The following code shows how the Aggregates class supports the GUI's Choice and Sequence nodes, and how the information returned by these parser-rules differs from that retured by Scala's | and ~ combinators. Each pair of blue lines in the code creates two parsers for comparison, and the following pair of red lines (comments inserted into the code after it was run) show the result of using those parser-rules. The choice() method supports Choice nodes, while the sequence() method supports Sequence nodes.

import scala.util.parsing.combinator.RegexParsers
import vll.core.Aggregates

object AggregatesDemo extends RegexParsers with Aggregates {
  def main(args: Array[String]) {
    def alt = "hello" | "world" | "\\d+".r
    def alt2 = choice("hello", "world", "\\d+".r)
    println("alt: " + parseAll(alt*, "hello world 2011"))
    println("alt2: " + parseAll(alt2*, "hello world 2011"))
//    alt: [1.17] parsed: List(hello, world, 2011)
//    alt2: [1.17] parsed: List((0,hello), (1,world), (2,2011))
    def seq = "hello" ~ "world" ~ "\\d+".r
    def seq2 = sequence(Triple("hello", false, false), Triple("world", false, false), Triple("\\d+".r, false, false))
    println("seq: " + parseAll(seq, "hello world 2011"))
    parseAll(seq2, "hello world 2011").get match {
      case a: Array[_] => println(a.mkString("seq2: Array(", ", ", ")"))
    }
//    seq: [1.17] parsed: ((hello~world)~2011)
//    seq2: Array(hello, world, 2011)
    def seq3 = "hello" ~> "world" ~> "\\d+".r
    def seq4 = sequence(Triple("hello", true, false), Triple("world", true, false), Triple("\\d+".r, false, false))
    println("seq3: " + parseAll(seq3, "hello world 2011"))
    parseAll(seq4, "hello world 2011").get match {
      case a: Array[String] => println(a.mkString("seq4: Array(", ", ", ")"))
      case x => println("seq4: " + x)
    }
//    seq3: [1.17] parsed: 2011
//    seq4: 2011
  }
}

The choice() method takes an arbitrary number of child Parsers as arguments. The sequence() method too, accepts an arbitrary number of child Parsers, but in this case each child Parser has to be accompanied with two boolean flags indicating the status of the drop and commit annotations respectively.

core.VllParsers

This class extends vll.core.SimpleLexingRegexParsers, and adds all needed finishing touches to the parser framework.

Trace Annotation vs log()

VisualLangLab provides a trace annotation (see Editing the Grammar Tree) that allows you to conveniently enable tracing of any parser-rule or part of a parser-rule. The output generated by this facility is properly indented to indicate nesting of traced levels, and is more helpful than the log() method in Parsers. The trace annotation on any grammar-tree node is toggled by using the grammar-tree's pop-up context menu.

Node Names

VisualLangLab gives every grammar-tree node a unique name based on the name of the parser-rule and the node's position in the tree (see Figure-2 below). The names are used for identifying nodes in error reports or trace logs. To reduce clutter The GUI does not normally display node names, but they can be made visible by selecting View -> Full names from the main menu.

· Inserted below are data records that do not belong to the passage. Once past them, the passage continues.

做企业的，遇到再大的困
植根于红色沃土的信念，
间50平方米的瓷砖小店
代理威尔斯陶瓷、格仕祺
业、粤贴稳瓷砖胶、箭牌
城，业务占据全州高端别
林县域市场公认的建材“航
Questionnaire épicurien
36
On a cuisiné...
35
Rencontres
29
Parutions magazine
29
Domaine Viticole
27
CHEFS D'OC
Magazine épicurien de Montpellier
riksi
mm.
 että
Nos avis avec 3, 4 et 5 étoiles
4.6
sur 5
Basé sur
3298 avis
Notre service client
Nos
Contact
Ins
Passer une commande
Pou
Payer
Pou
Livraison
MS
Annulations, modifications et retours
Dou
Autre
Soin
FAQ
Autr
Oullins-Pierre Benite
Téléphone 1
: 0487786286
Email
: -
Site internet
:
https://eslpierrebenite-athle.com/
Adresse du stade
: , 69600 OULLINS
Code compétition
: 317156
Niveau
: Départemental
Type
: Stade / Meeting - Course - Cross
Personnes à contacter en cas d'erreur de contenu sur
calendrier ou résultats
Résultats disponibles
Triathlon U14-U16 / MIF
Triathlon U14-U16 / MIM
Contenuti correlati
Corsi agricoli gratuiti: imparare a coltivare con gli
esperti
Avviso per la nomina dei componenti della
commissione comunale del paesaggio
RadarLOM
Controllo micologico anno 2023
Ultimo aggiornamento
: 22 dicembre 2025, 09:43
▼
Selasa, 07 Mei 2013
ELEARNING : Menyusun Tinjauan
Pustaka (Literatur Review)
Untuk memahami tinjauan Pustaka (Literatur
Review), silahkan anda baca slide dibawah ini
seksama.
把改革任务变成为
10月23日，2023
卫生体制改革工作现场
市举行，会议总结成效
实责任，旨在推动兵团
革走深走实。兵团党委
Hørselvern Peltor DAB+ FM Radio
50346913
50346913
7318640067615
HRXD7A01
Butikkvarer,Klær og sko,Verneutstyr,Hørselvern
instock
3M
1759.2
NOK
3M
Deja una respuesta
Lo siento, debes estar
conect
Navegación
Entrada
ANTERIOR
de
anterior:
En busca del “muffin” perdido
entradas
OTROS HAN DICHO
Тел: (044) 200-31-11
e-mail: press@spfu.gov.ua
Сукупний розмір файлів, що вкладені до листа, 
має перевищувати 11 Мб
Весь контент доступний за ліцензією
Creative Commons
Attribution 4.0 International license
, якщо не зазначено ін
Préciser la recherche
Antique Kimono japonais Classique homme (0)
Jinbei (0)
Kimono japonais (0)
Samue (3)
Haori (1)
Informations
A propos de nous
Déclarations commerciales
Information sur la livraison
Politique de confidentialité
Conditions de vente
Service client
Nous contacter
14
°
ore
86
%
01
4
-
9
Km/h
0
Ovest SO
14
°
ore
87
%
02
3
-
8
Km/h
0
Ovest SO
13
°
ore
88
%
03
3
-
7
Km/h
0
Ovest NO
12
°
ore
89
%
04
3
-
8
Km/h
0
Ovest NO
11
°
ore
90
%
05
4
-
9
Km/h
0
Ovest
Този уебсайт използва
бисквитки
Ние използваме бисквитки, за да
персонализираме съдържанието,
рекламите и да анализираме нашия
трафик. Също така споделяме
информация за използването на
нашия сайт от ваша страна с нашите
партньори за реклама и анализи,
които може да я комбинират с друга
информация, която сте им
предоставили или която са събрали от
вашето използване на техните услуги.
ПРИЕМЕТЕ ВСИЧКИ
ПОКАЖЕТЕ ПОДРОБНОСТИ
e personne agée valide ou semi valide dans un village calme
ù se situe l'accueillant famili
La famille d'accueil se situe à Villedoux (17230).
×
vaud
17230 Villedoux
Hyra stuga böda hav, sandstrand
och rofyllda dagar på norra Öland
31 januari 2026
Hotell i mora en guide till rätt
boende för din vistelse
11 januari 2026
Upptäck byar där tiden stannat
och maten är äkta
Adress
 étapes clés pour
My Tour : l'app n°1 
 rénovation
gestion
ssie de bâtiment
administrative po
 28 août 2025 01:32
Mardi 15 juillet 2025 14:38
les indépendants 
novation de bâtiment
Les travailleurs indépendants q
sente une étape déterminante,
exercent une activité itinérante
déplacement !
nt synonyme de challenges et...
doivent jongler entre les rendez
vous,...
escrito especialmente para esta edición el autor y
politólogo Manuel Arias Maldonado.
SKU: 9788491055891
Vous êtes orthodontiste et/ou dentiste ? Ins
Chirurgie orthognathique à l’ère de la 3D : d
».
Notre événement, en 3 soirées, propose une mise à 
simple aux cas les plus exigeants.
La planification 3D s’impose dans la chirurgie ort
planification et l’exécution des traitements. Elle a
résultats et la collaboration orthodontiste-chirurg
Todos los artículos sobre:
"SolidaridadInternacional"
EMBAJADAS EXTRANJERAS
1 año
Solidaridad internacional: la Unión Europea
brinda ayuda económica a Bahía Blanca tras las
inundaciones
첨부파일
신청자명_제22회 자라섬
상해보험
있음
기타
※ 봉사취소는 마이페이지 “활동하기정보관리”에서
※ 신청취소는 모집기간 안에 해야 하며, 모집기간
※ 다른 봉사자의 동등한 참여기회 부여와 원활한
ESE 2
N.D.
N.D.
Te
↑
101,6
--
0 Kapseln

Figure-2. Node names in a grammar-tree

Error Checking

The GUI checks all parser-rules for certain types of errors, and will flag offending grammar-tree nodes by overlaying them with the error mark (). The tool-tip text of the node is altered to indicate the source of the problem. The following types of error are detected:

Parser-Rules that Match the Empty String

Using parser-rules that can match the empty string can lead to difficult-to-fix problems. Redesign your grammar to use multiplicity in a suitable way and avoid the need for such parser-rules.

Child Counts

Sequence and Choice nodes must have at least two child nodes. Sequence nodes must also have at least one child node that contributes to the AST (not all child nodes may be dropped, or have multiplicities of 0 (not) or = (guard)). RepSep nodes must have exactly two child nodes. Root nodes must have one child node. Nodes that violate those requirements will be flagged.

Bad Action-Code

Action code associated with any grammar-tree node (see AST and Action Code) is checked for correct syntax, and any errors are flagged.